The free nations, threatened by the expansion of Germany and Japan, were slow to unite for their common defense. In the end they had to save their lives by beating the aggressors in a world war –– a war that badly damaged large parts of Europe and Asia.
Although the victory of the allies freed us from the military threat of the Axis, it has not been enough to give us security. The destruction of the war caused a "vacuum of power" in Europe and Asia that opened the way for a new wave of aggression by the Soviet Union.
Now once more we can see an aggressive tyranny that has seized control of its neighbor countries and has reduced them to satellite puppets. The Soviet Union has claimed that its action was necessary in order that it might be secure among "friendly" neighbors. But there is no security in such conquests. On the contrary, they have aroused fear among the free nations and have forced the free world to unite for protection against Soviet aggression.
The free world has told the Soviet rulers that it will not allow them to capture more and more countries, so as to become strong enough to dictate to the whole world.
But we do not want to look for world security by fighting another world war. Th devastation of such a war would be so great that civilization could not rest secure among the ruins. If total war is forced upon the world, it will not be by our choice.
This time the free nations have united their strength before a world war is upon them. They have united to show the aggressor a good reason for keeping the peace. If the strength of the free world is enough to persuade any would-be conqueror not to try a third world war, then we shall have won the beginning of real security.
The American understanding of security is important because the United States is leading the free nations in their effort to build a united defense. Now and then some American loses patience and calls for a "preventive war." But the concept of preventive war is intolerable to Americans. It is a violation of our fundamental moral and legal principles.

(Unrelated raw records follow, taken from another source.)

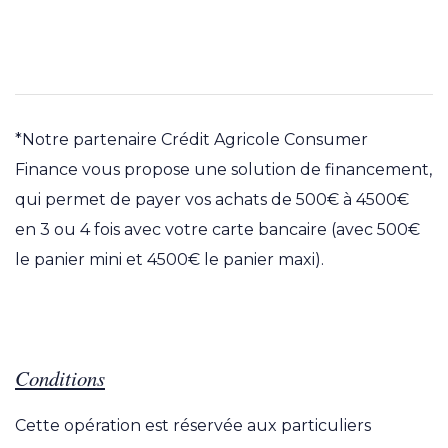
Conditions du paiement e
*Notre partenaire Crédit Agricole Consumer
Finance vous propose une solution de financement,
qui permet de payer vos achats de 500€ à 4500€
en 3 ou 4 fois avec votre carte bancaire (avec 500€
le panier mini et 4500€ le panier maxi).
Conditions
Cette opération est réservée aux particuliers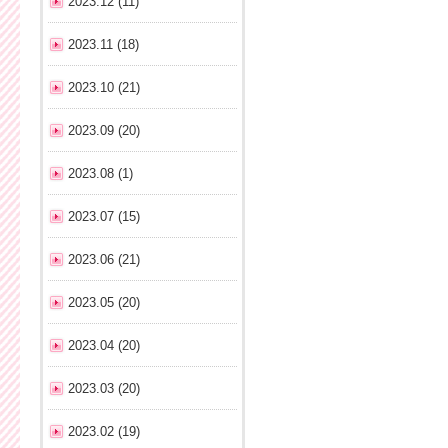
2023.12 (11)
2023.11 (18)
2023.10 (21)
2023.09 (20)
2023.08 (1)
2023.07 (15)
2023.06 (21)
2023.05 (20)
2023.04 (20)
2023.03 (20)
2023.02 (19)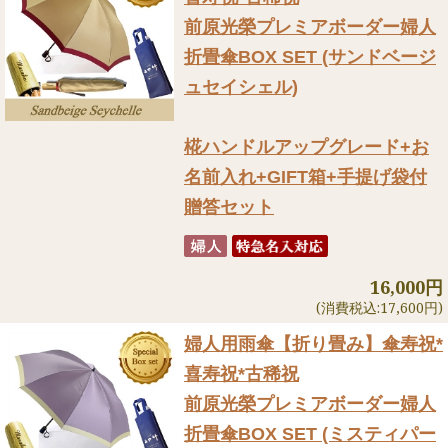
前原光榮プレミアボーダー婦人
折畳傘BOX SET (サンドベージ
ュセイシェル)
椛ハンドルアップグレード+お
名前入れ+GIFT箱+手提げ袋付
贈答セット
16,000円
(消費税込:17,600円)
婦人用雨傘【折り畳み】
傘寿祝*
喜寿祝*古稀祝
前原光榮プレミアボーダー婦人
折畳傘BOX SET (ミスティパー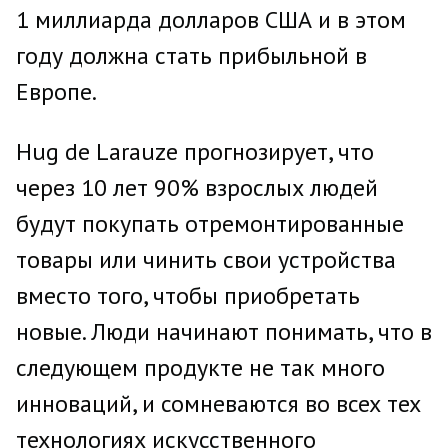
1 миллиарда долларов США и в этом
году должна стать прибыльной в
Европе.
Hug de Larauze прогнозирует, что
через 10 лет 90% взрослых людей
будут покупать отремонтированные
товары или чинить свои устройства
вместо того, чтобы приобретать
новые. Люди начинают понимать, что в
следующем продукте не так много
инноваций, и сомневаются во всех тех
технологиях искусственного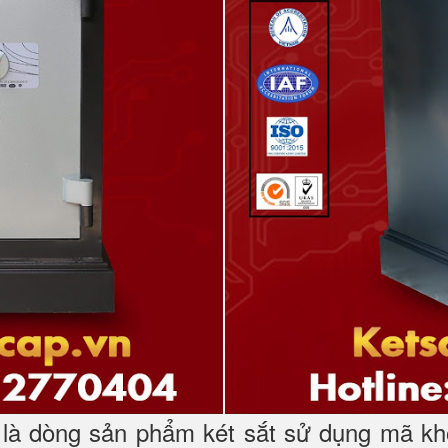
à dòng sản phẩm két sắt sử dụng mã kh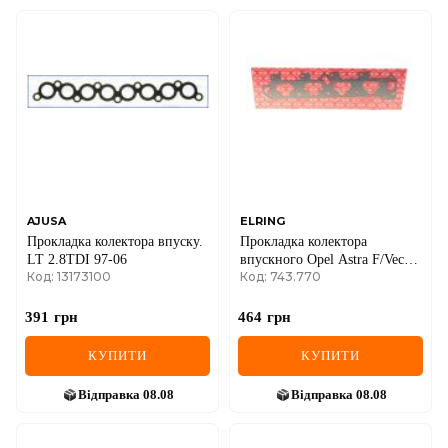
AJUSA
ELRING
Прокладка колектора впуску.
Прокладка колектора
LT 2.8TDI 97-06
впускного Opel Astra F/Vectra
Код: 13173100
Код: 743.770
B 1.4/1.6 16V 94-02
391
грн
464
грн
КУПИТИ
КУПИТИ
Відправка
08.08
Відправка
08.08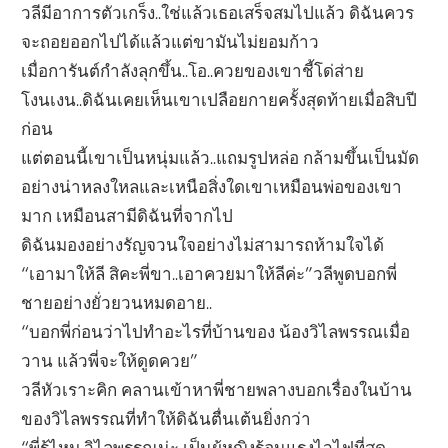
วลีมีอาการตัวเกร็ง..ใช่แล้วเธอเสร็จสมไปแล้ว ดิฉันควร
จะถอยออกไปได้แล้วแต่ขามันไม่ยอมก้าว
เมื่อการันต์กำลังลุกขึ้น..โอ..ควยของเขาชี้โด่ส่าย
โงนเงน..ดิฉันเคยเห็นเขาเปลือยกายครั้งสุดท้ายเมื่อสิบปี
ก่อน
แต่ตอนนี้เขาเป็นหนุ่มแล้ว..แถมรูปหล่อ กล้ามขึ้นเป็นมัด
อย่างน่าหลงใหลและเหนือสิ่งใดเขาเหมือนพ่อของเขา
มาก เหมือนสามีดิฉันที่จากไป
ดิฉันมองอย่างรัญจวนใจอย่างไม่สามารถห้ามใจได้
“เอามาให้ลี สิคะพี่ขา..เอาควยมาให้ลีค่ะ”วลีพูดบอกพี่
ชายอย่างยั่วยวนหมดอาย..
“บอกพี่ก่อนว่าไปทำอะไรที่บ้านของ น้องวิไลพรรณเมื่อ
วาน แล้วพี่จะให้ดูดควย”
วลีหัวเราะคิก คลานเข้าหาพี่ชายพลางบอกเรื่องในบ้าน
ของวิไลพรรณที่ทำให้ดิฉันตื่นเต้นยิ่งกว่า
“พี่รู้ไหม วิไลพรรณน่ะ เป็นผู้หญิงร้อนแรงไวไฟที่สุด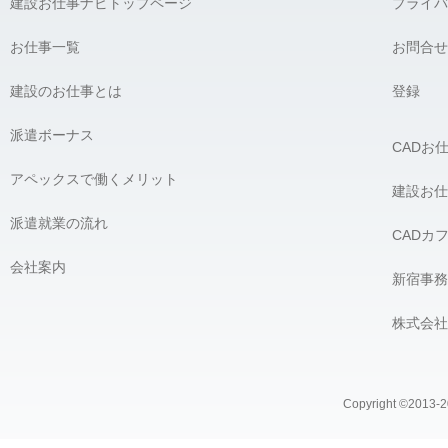
建設お仕事ナビトップページ
プライバ
お仕事一覧
お問合せ
建設のお仕事とは
登録
派遣ボーナス
CADお
アペックスで働くメリット
建設お仕
派遣就業の流れ
CADカ
会社案内
新宿事務
株式会社
Copyright ©2013-20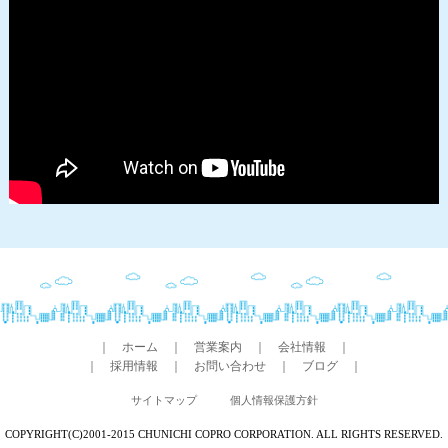
｜
ホーム
｜
営業案内
｜
会社情報
｜
｜
採用情報
｜
お問い合わせ
｜
ブログ
｜
サイトマップ
個人情報保護方針
COPYRIGHT(C)2001-2015 CHUNICHI COPRO CORPORATION. ALL RIGHTS RESERVED.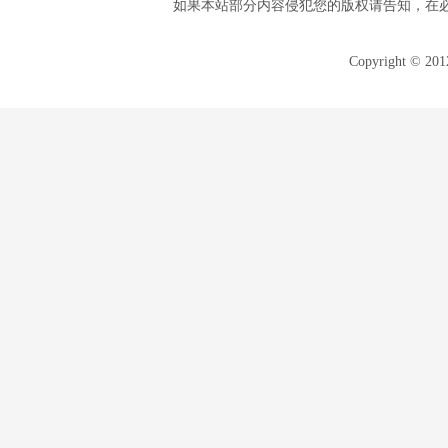
如果本站部分内容侵犯您的版权请告知，在
Copyright © 20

A preventive war would be like the preventive suicide of the man who jumps off a bridge because he is afraid of death.
It has sometimes been said that we are already at war and that the only reasonable purpose in war is to destroy the enemy. But we are not fighting World War III. We are trying to stop aggression without World War III.
The United States wants peace. So do all other free peoples. The way to peace lies in the collective action
of all free peoples in blocking aggression, whenever and wherever it appears. Preventing aggression would not be a stalemate for us. It would be a stalemate for the Soviet Union and a victory for our plans to prevent war.
To be truly secure we need to find a way to keep our freedom without another world war. The best chance to find that way to security is by the policy of collective strength, which is today the policy of the United States and its allies.
Collective security is not a new idea.
The 50 nations meeting at San Francisco in 1945 to create the United Nations accepted the principle of col-lective action as their starting point. The present efforts of the free nations to build collective security are carry-ing forward this fundamental principle of the United Nations.
In working together in the present emergency the free nations take into consideration three facts :
First, the threat to security is world-wide. Free peoples everywhere are potential victims of Soviet Aggression.
Second, the threat is many-sided. It is military, politi-cal, economic, and psychological. The Soviet rulers use all lines of attack, either singly or together.
Third, the threat may go on for many years. The Soviet leaders may decide to attack at any time. Or they may place their hope of final victory on a prolonged campaign of subversion and terrorism – chaos without war.
In response to this challenge the United States and other nations of the free world have acted. We have the Truman Doctrine. We have the North Atlantic Treaty Organization of American States, the pacts in the Pacific. Each has been tailored to meet specific situations. The objective of each is security –– for us and for the rest of the free world.